▸ LISTED ENTRIES:

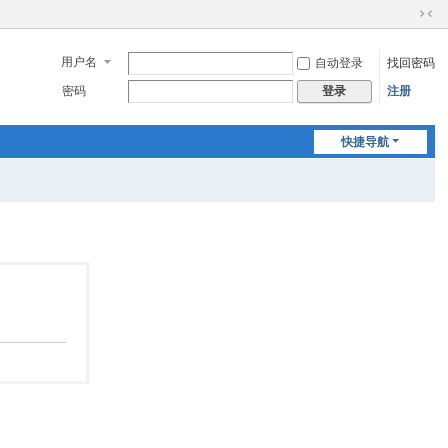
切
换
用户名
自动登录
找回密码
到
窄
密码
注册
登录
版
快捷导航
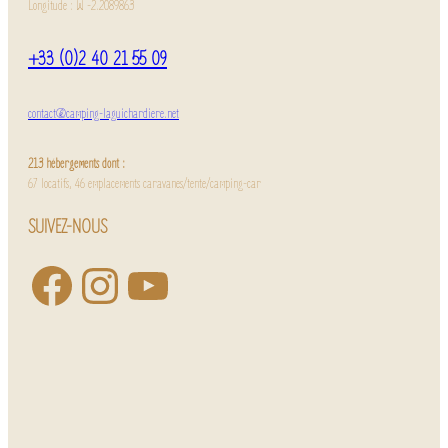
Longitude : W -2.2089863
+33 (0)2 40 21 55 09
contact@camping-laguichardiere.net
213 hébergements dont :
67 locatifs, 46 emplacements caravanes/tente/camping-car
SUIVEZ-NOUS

▸ TASK TO CARRY OUT: In the material above, which lines contain "camping"? Copy each of them.

▸ YOUR RESPONSE:
contact@camping-laguichardiere.net
67 locatifs, 46 emplacements caravanes/tente/camping-car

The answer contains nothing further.